PROBLEM REQUIREMENTS: Instruction for the entries below: return the part that opens with the line containing "um minuto antes de chegar ao seu gol." and closes with the line containing "い。ただ報告書に書いてあるだけではなくて、今後、い", exactly, and no pictures.

============================================================

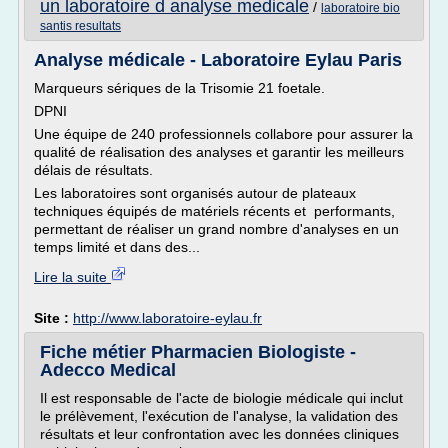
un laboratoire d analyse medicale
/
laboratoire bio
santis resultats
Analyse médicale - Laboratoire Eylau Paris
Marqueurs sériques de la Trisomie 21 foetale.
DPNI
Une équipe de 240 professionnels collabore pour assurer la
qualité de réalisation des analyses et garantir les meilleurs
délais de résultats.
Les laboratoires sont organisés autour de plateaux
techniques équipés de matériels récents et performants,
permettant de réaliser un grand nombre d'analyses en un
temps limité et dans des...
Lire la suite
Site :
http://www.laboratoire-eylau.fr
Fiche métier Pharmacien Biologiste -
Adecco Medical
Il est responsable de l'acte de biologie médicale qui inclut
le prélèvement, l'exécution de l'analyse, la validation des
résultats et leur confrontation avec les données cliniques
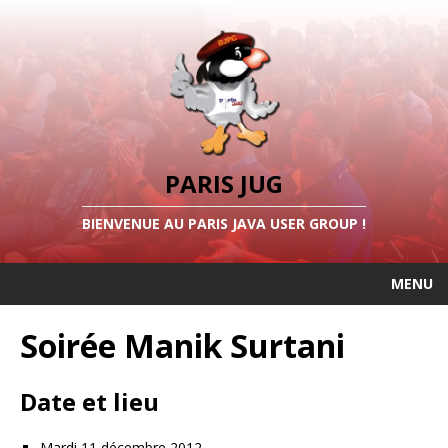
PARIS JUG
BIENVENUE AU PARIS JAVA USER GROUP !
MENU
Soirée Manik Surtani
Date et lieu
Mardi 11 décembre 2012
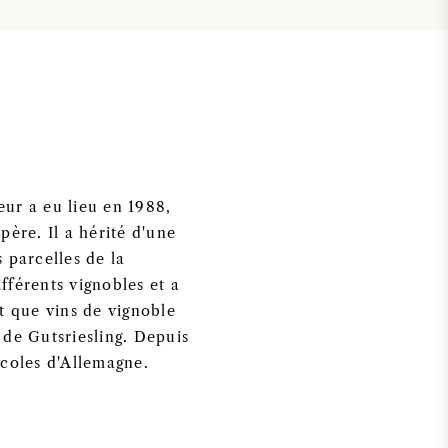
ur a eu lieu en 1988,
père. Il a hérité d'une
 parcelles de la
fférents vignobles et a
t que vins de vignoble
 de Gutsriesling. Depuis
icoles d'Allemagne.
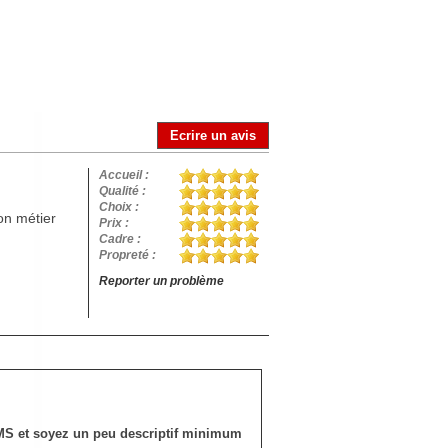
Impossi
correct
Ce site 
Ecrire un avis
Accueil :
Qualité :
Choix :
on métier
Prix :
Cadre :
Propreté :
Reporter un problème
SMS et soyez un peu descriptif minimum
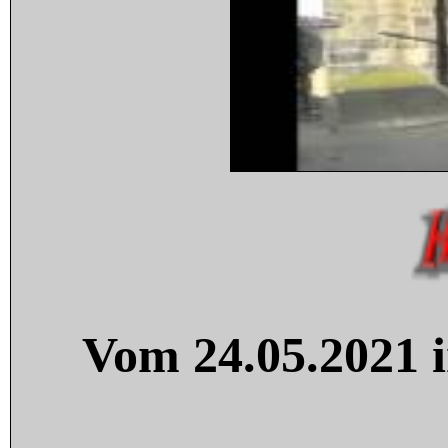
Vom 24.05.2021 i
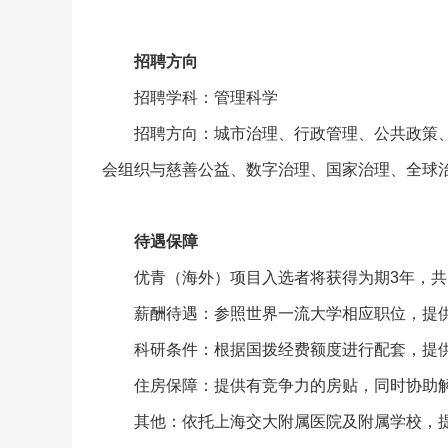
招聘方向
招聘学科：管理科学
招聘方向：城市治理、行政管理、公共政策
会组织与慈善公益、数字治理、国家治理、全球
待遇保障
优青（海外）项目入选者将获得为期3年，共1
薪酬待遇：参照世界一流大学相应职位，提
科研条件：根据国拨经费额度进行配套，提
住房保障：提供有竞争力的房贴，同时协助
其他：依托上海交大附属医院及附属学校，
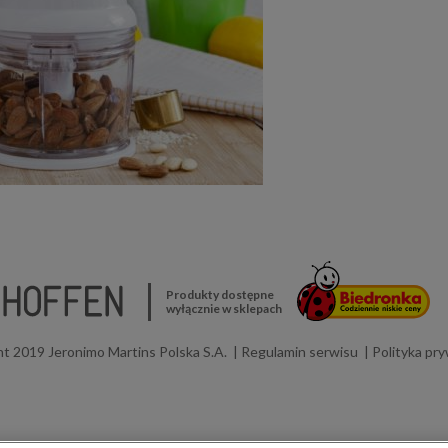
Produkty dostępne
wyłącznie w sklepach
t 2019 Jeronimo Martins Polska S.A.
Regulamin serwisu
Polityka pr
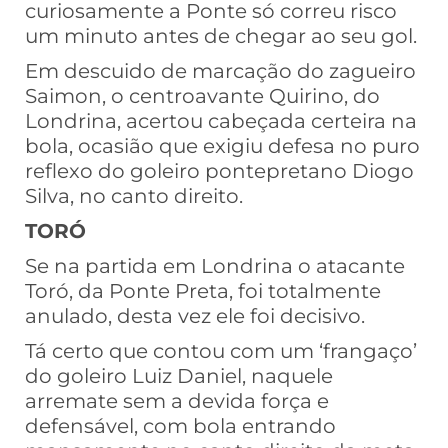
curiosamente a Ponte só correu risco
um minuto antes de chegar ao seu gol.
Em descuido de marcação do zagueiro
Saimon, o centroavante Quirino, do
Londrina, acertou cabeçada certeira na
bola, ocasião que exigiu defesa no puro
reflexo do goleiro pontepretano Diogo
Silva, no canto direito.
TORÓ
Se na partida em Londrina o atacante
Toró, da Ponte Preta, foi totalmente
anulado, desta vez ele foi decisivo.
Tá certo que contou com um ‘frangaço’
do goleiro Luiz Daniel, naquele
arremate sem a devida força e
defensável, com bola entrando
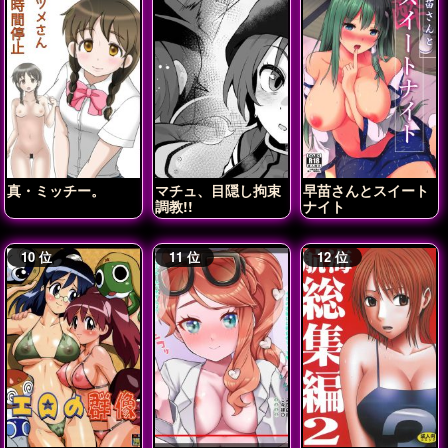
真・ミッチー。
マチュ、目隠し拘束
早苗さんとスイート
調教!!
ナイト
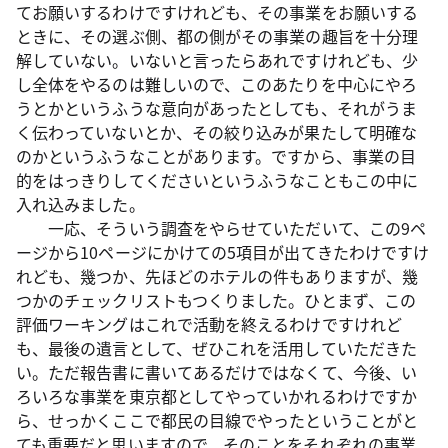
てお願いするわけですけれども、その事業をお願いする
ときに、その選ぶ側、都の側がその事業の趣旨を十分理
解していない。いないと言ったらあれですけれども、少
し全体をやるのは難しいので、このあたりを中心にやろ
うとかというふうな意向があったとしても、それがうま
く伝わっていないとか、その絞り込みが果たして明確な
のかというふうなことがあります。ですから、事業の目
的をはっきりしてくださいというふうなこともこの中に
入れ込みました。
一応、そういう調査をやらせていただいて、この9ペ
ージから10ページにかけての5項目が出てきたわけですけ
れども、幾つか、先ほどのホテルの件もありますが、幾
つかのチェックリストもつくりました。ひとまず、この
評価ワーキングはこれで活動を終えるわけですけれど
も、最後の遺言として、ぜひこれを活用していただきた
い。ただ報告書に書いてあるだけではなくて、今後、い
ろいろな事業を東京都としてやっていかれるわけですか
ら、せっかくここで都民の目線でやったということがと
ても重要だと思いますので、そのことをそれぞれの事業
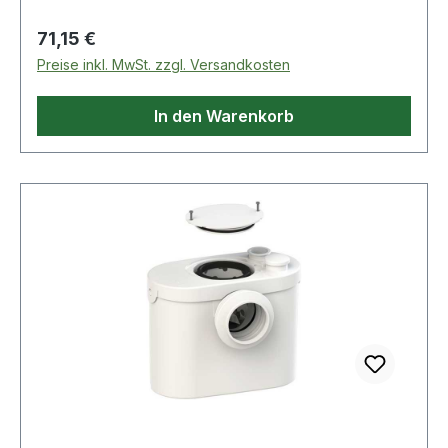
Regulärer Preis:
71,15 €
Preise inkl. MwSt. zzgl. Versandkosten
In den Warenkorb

============================================================

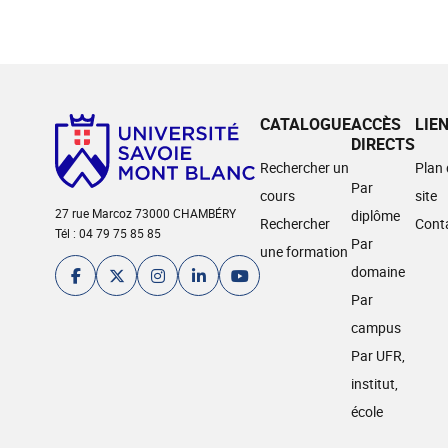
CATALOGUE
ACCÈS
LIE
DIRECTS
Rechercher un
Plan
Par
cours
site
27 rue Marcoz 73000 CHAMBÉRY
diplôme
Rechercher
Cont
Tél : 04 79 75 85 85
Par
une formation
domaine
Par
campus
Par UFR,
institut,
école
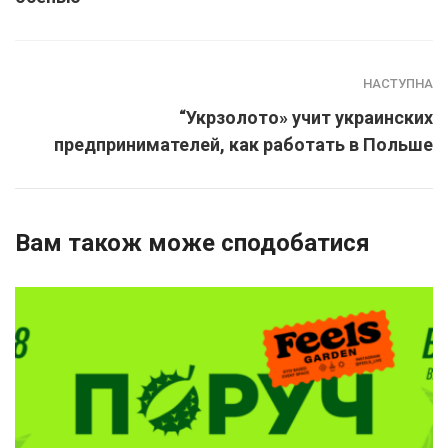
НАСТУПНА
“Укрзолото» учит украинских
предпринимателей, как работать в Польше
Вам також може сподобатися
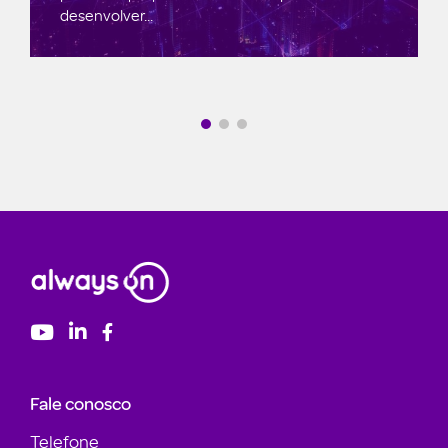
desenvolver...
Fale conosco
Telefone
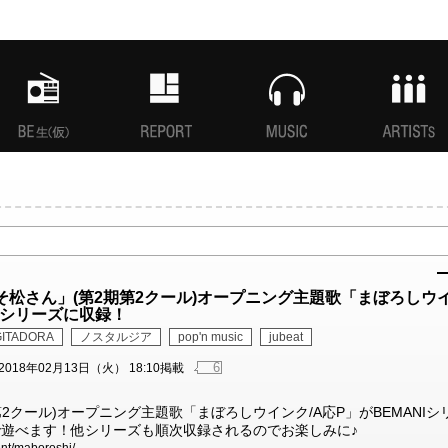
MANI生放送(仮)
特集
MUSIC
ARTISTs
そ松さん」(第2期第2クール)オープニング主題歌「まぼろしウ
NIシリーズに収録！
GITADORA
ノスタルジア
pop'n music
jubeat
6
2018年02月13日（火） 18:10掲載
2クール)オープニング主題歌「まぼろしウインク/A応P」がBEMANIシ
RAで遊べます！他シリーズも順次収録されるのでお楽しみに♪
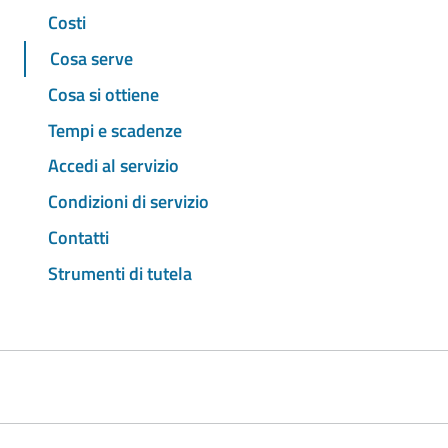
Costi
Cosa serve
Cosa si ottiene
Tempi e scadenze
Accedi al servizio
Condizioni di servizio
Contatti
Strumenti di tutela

============================================================

THE ANSWER:
um minuto antes de chegar ao seu gol.
Em descuido de marcação do zagueiro
Saimon, o centroavante Quirino, do
Londrina, acertou cabeçada certeira na
bola, ocasião que exigiu defesa no puro
reflexo do goleiro pontepretano Diogo
Silva, no canto direito.
TORÓ
Se na partida em Londrina o atacante
Toró, da Ponte Preta, foi totalmente
anulado, desta vez ele foi decisivo.
Tá certo que contou com um ‘frangaço’
do goleiro Luiz Daniel, naquele
arremate sem a devida força e
defensável, com bola entrando
真・ミッチー。
マチュ、目隠し拘束
早苗さんとスイート
調教!!
ナイト
てお願いするわけですけれども、その事業をお願いする
ときに、その選ぶ側、都の側がその事業の趣旨を十分理
解していない。いないと言ったらあれですけれども、少
し全体をやるのは難しいので、このあたりを中心にやろ
うとかというふうな意向があったとしても、それがうま
く伝わっていないとか、その絞り込みが果たして明確な
のかというふうなことがあります。ですから、事業の目
的をはっきりしてくださいというふうなこともこの中に
入れ込みました。
一応、そういう調査をやらせていただいて、この9ペ
ージから10ページにかけての5項目が出てきたわけですけ
れども、幾つか、先ほどのホテルの件もありますが、幾
つかのチェックリストもつくりました。ひとまず、この
評価ワーキングはこれで活動を終えるわけですけれど
も、最後の遺言として、ぜひこれを活用していただきた
い。ただ報告書に書いてあるだけではなくて、今後、い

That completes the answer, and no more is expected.